The problem with this paper is, in a word, cache. Specifically, the widespread adoption of CPU caches two decades ago forced a change in the way programmers traverse data structures when performance is of interest. The old style was to iterate directly using a for loop. The new style is either a cache aware set of loops that exploit knowledge of the sizes of caches in the machine, or a cache oblivious style that uses divide and conquer to subdivide the problem until it fits in-cache regardless of the cache's size.

This paper uses neither of the modern approaches, opting instead to use direct loops that have not been seen in real numerical code for several decades. The paper incorrectly asserts that these are "widely used array algorithms".

This is a particularly important mistake in this context because cache misses are not only extremely expensive on modern hardware (so the absolute serial performance will be dire) but cache misses from multiple cores must contend for access to main memory. So scalability when parallelized will also be dire and this work is entirely about parallelism. In fact, the extreme cache unfriendliness (due to the complete lack of temporal locality) in their implementation of the Laplace solver results in a maximum speedup of only 2.6×, on 5 cores, and performance degradation with more cores. This is extremely poor scalability but the abstract of the paper still asserts that "our implementation scales well up to 8 processor cores". Common implementations often attain 5-7× speedup on 8 cores and keep getting faster well beyond 8 cores.

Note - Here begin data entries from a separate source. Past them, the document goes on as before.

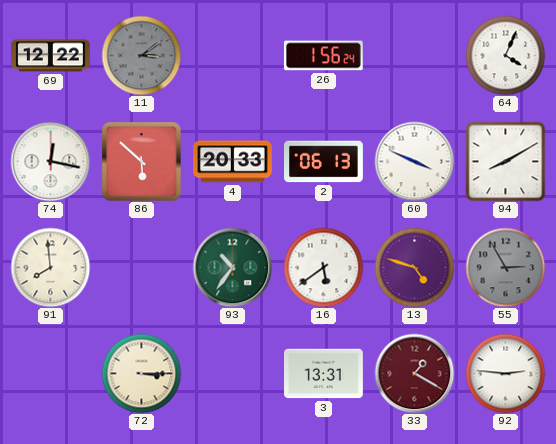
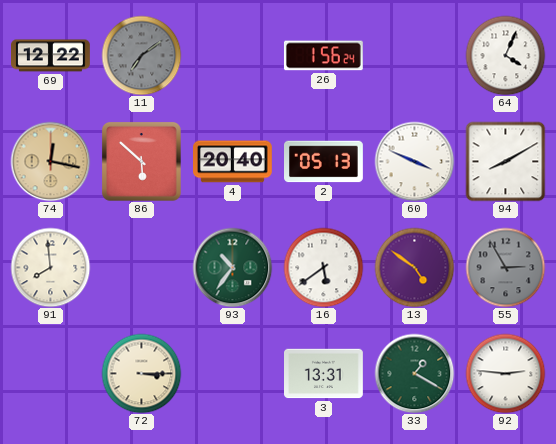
11: 3:09 -> 7:09
74 dial: white -> champagne
4: 20:33 -> 20:40
2: 06:13 -> 05:13
13: 4:48 -> 4:51
33 dial: burgundy -> green
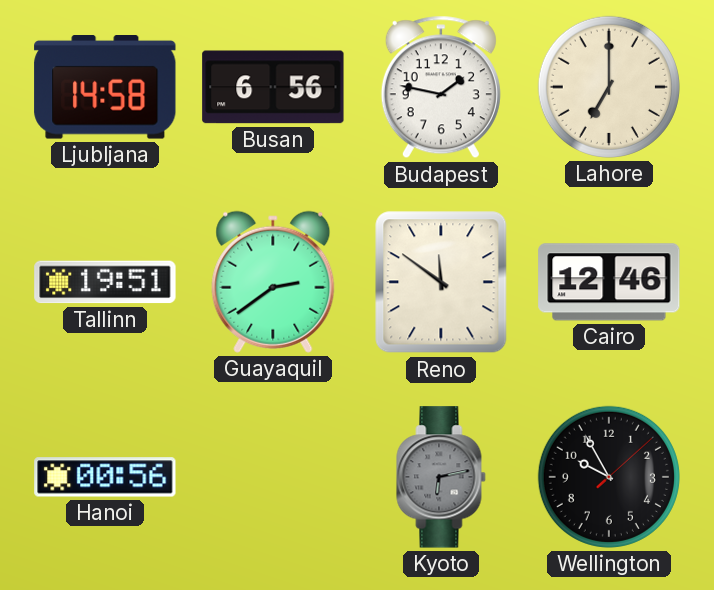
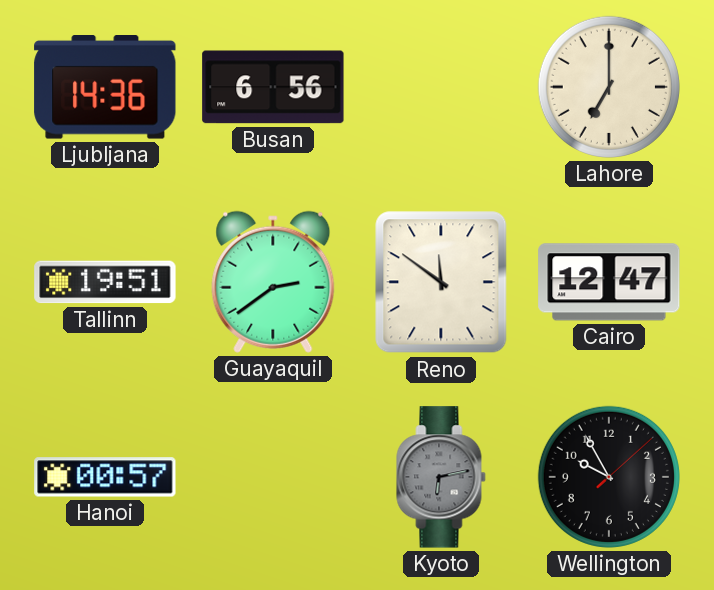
Ljubljana: 14:58 -> 14:36
Budapest: 1:47 -> none
Cairo: 12:46 -> 12:47
Hanoi: 00:56 -> 00:57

In the face of such results, one might expect a humble explanation of what went wrong but, instead, the paper blames the hardware ("insufficient bandwidth of the Xeon") and describes the one-line OpenMP pragma required to parallelize the matrix multiplication in C as "considerable additional effort". Finally, the paper states that they achieved absolute performance comparable to handwritten C when a more accurate statement would be that they managed to write C code that achieved absolute performance comparable to Haskell given that they had to shun 20 years worth of efficient and elegant C implementations in order to justify the conclusion they set out to draw: that Haskell is good.